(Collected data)
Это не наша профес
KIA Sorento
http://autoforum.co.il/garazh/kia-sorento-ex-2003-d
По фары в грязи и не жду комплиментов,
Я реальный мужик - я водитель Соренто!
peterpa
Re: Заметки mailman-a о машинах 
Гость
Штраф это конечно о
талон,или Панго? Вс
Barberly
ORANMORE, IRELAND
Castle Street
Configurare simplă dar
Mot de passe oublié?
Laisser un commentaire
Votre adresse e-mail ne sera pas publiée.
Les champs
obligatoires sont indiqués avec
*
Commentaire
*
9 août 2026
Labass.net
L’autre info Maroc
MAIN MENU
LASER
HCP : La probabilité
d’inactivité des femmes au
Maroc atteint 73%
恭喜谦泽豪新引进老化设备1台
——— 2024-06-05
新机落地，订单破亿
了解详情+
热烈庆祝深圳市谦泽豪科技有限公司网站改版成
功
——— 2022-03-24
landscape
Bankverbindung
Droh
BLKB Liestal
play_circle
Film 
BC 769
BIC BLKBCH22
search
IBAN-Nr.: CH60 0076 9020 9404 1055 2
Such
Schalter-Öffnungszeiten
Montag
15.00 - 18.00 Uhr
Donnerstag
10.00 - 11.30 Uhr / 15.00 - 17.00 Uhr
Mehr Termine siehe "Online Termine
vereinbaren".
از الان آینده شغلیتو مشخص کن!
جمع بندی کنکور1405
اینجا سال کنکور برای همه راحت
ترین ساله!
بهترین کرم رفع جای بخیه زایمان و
--
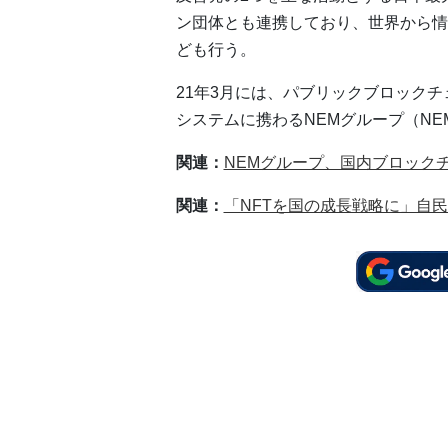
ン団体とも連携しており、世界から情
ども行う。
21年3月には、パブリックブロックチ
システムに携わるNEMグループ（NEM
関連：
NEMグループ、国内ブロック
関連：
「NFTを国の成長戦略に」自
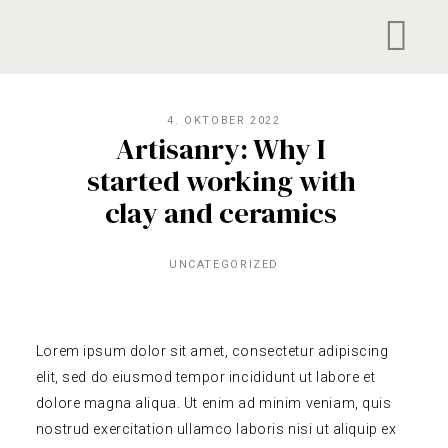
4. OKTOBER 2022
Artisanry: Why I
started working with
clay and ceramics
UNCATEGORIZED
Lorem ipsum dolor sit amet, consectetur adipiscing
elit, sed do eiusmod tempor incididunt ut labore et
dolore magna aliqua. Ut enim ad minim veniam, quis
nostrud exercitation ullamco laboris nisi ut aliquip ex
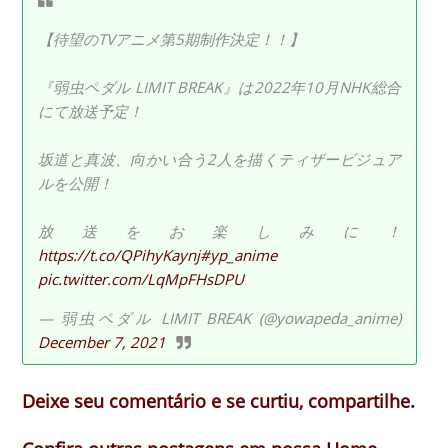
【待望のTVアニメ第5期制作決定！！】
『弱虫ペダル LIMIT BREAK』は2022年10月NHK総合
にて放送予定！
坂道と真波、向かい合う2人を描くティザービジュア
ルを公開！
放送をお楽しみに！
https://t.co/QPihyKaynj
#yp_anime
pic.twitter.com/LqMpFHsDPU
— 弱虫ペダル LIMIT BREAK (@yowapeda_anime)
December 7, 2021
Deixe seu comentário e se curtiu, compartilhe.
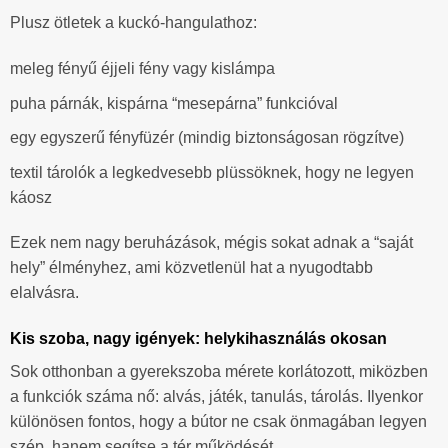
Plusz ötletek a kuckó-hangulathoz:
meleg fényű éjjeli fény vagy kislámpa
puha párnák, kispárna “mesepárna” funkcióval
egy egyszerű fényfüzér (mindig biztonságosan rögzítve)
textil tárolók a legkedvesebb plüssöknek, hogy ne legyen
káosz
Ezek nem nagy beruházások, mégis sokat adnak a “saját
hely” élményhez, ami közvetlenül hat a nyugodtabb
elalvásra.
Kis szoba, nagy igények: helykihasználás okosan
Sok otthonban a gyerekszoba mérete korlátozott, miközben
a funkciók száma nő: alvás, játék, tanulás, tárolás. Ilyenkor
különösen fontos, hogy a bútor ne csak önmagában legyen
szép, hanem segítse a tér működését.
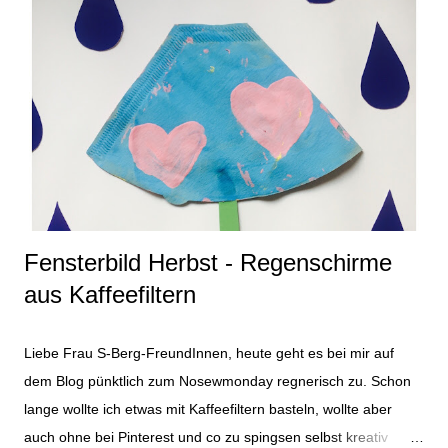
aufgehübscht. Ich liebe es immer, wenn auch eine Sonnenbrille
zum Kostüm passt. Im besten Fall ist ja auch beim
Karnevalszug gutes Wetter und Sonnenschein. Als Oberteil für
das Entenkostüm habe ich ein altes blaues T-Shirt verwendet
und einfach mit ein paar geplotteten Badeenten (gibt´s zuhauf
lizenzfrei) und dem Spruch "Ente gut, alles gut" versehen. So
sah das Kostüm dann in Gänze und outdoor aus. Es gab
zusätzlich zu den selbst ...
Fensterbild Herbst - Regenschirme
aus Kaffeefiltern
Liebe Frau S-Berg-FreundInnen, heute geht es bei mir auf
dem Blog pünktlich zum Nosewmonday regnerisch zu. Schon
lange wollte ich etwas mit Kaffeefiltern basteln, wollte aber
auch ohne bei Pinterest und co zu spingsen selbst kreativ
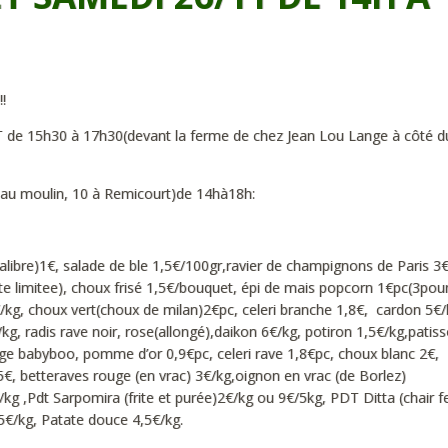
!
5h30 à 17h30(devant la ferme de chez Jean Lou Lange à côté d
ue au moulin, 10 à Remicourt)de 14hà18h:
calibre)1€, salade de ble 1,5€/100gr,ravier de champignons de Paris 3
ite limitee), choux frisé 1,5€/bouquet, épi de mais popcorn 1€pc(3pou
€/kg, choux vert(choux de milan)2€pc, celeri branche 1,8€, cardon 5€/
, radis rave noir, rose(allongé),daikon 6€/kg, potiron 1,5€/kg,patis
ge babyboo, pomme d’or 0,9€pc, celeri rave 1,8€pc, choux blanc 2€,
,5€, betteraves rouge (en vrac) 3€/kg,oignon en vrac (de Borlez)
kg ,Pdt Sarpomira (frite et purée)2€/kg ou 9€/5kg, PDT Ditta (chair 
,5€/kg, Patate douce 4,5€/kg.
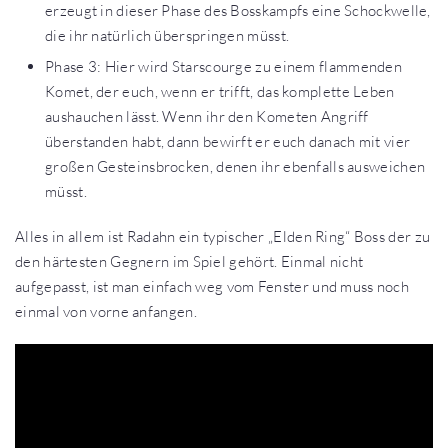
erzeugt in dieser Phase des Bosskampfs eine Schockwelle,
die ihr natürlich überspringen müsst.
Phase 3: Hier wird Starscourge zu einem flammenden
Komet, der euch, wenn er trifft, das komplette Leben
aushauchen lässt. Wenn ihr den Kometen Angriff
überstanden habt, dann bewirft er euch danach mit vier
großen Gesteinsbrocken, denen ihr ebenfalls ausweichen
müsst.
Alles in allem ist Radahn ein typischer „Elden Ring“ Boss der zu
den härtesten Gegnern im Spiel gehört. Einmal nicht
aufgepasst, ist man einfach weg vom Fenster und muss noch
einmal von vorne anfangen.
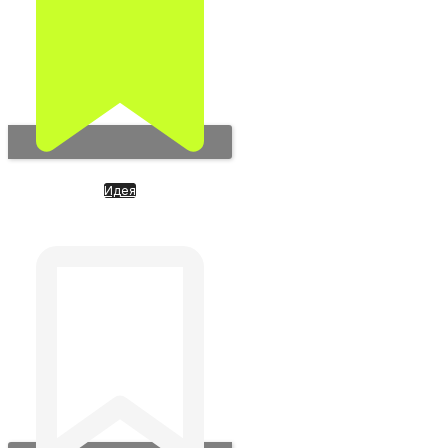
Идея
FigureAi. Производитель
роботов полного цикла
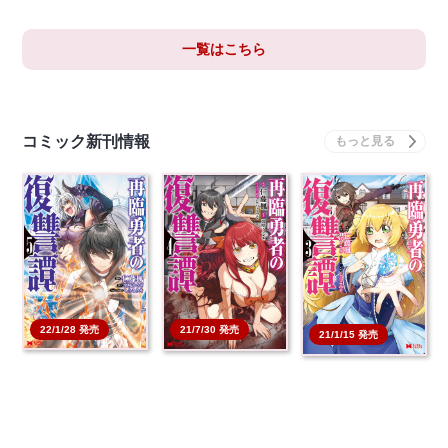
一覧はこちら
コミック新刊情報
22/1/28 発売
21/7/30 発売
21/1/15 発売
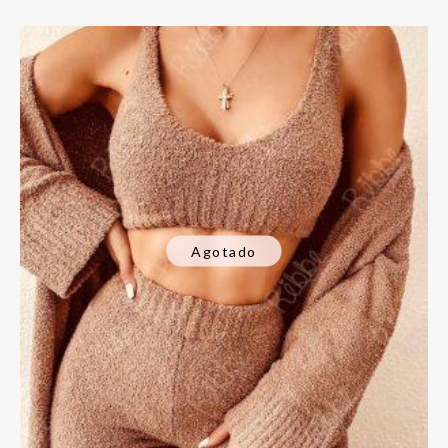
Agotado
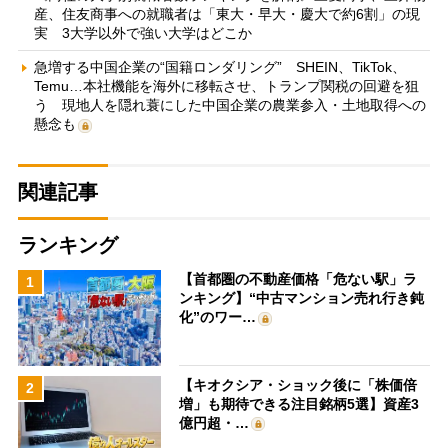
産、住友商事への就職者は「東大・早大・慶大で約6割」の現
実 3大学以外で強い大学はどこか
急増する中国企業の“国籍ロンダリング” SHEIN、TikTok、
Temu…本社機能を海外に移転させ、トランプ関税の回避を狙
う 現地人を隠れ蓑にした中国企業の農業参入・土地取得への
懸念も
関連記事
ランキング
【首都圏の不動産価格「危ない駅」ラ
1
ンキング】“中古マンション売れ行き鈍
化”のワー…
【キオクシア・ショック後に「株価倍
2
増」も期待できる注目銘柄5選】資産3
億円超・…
==
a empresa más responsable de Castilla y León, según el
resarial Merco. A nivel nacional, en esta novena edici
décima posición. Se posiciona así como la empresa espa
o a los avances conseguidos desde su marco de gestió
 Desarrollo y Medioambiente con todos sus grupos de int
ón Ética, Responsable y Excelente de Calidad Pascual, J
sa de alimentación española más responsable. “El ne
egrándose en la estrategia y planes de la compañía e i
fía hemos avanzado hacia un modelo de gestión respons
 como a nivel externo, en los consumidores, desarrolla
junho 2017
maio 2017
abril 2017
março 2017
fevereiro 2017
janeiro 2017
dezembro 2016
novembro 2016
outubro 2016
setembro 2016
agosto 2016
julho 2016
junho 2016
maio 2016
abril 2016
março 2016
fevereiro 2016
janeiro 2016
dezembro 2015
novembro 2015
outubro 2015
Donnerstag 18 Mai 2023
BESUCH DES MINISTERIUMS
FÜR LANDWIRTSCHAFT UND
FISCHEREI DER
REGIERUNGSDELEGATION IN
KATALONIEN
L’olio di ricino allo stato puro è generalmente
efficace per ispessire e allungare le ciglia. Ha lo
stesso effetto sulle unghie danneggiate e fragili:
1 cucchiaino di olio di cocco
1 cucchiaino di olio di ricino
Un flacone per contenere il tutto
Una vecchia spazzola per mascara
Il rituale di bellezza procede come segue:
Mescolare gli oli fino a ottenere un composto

◆ **Try it**: Find all lines in the records that hold the word "hogy". Copy them.

◆ **Answer to the problem**:
textil tárolók a legkedvesebb plüssöknek, hogy ne legyen
különösen fontos, hogy a bútor ne csak önmagában legyen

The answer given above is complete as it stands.